From $1.50 To $10 Per Month: How Comcast's Bogus Fees Are False Advertising

from the fees-and-surcharges-may-apply dept

For several years now cable and broadband providers have been using hidden fees to covertly jack up their advertised rates. These fees, which utilize a rotating crop of bullshit names, help these companies falsely advertise one rate, then sock the consumer with a significantly higher-rate post sale (often when locked into a long-term contract). The practice also allows the company to falsely claim they’re not raising rates on consumers. They omit that they’re talking about the above the line rate being charged, implying that anything below the line (where real fees like taxes are levied) is outside of their control.

Back in 2014, Comcast introduced a new $1.50 per month surcharge it called its “Broadcast TV Fee.” Said fee was really just a portion of the cost of doing business for Comcast (programming), busted out of the full bill and hidden below the line — again to help the company falsely advertise a lower price. Over the last four years Comcast has quietly but quickly pushed this fee skyward, this week informing customers that — alongside numerous other rate hikes like its “Regional Sports Network” fees — the company’s Broadcast TV fee would now be $10 per month for the company’s cable TV customers:

“Comcast is raising its controversial “Broadcast TV” and “Regional Sports Network” fees again on January 1, with the typical total price going from $14.50 to $18.25 a month. The newly raised broadcast TV fee will be $10 a month, and the sports fee will be $8.25 a month, Cord Cutters News reported last week. The new fee sizes are confirmed in a Comcast price list for the Atlanta market. About a year ago, Comcast raised the broadcast TV fee from $6.50 to $8 and the sports fee from $4.50 to $6.50.”

Not to be outdone, Comcast’s also socking millions of its customers with a bevy of additional fees in the new year. Including a wide variety of modem and cable box rental fees, the latter of which arrive after Comcast worked overtime to kill FCC plans to improve cable box competition. Comcast users still routinely pay an arm and a leg in rental fees for hardware that actually costs very little for Comcast to buy wholesale:

“Equipment rental fees are rising, too. Comcast last year raised its modem rental fee from $10 to $11 a month. The new price list for January 1 lists an “Internet/Voice Equipment Rental” fee as $13. Comcast confirmed to Ars that the modem rental fee is rising $2 a month. Customers can avoid that fee by purchasing their own modem.”

There’s nothing healthy about a scenario where customers don’t know how much they’ll pay for service until the bill actually arrives, and face a rotating bevy of covert fees while purportedly under contract. In a country with functional regulators or healthy competition (or hey, both) Comcast wouldn’t be allowed to completely make up a bogus fee specifically to help it advertise a lower price. But despite some occasional noise on this front, neither party has given much of a damn about such “creative” pricing. It sends a pretty clear message: ripping off consumers is fine if you’re semi-creative about it.

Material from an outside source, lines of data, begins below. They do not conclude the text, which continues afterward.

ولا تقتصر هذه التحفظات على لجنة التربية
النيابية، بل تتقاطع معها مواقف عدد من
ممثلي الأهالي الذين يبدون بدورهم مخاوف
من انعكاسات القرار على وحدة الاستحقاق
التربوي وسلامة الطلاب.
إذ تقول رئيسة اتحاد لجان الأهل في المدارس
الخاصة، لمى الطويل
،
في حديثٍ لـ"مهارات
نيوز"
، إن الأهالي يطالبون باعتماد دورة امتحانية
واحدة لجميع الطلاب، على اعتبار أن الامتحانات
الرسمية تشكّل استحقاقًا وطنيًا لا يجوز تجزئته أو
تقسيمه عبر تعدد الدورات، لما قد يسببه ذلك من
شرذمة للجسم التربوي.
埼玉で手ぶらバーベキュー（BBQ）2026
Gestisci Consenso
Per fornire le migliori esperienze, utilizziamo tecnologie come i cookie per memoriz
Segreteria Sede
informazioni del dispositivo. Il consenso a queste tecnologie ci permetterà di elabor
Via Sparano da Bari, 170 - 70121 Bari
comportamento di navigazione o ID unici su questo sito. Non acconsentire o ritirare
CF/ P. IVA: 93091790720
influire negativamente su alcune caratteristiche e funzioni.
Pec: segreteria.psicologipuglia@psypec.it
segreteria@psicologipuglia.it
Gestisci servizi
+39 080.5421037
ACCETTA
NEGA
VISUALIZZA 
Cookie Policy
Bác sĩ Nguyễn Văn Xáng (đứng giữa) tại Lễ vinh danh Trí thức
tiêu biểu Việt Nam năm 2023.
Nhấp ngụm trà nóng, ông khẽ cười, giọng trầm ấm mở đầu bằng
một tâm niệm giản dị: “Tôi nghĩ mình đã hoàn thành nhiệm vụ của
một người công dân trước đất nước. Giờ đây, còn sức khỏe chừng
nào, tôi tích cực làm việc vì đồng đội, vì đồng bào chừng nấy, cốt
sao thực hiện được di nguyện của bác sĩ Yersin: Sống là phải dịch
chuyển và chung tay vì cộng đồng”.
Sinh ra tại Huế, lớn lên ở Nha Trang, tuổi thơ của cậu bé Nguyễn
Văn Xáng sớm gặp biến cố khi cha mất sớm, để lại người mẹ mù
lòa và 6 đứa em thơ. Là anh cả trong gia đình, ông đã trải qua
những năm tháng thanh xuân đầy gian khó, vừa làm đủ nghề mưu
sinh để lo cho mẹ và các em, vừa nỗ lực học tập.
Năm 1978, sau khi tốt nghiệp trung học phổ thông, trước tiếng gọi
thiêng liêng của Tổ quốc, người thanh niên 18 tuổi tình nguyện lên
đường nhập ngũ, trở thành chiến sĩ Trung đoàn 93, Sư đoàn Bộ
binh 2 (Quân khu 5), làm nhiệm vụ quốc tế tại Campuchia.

As such, regulatory promises to mandate some transparency on this front come and go without meaningful change, and bills attempting to stop the practice routinely get crushed by lobbyist cash in Congress. The FCC’s net neutrality rules included some meager provisions requiring that ISPs being transparent about hidden surcharges, but even those requirements were killed during the agency’s net neutrality repeal (at direct Comcast lobbyist behest).

And while Comcast is occasionally singled out for the practice via lawsuits and consumer groups, it routinely tries to insist that socking customers with bullshit fees is just Comcast’s way of being “transparent.”

Obviously it’s not just the cable industry that engages in such nonsense; telecom companies learned the tactic from the banking, airline, and other industries, who similarly get to confuse customers with surprise surcharges with zero meaningful market or regulatory repercussions. From hotel “resort fees” to family-separating airline assigned seating fees, the United States has repeatedly made it clear across industries that lying to consumers about how much they’ll pay is now a great American pastime akin to baseball.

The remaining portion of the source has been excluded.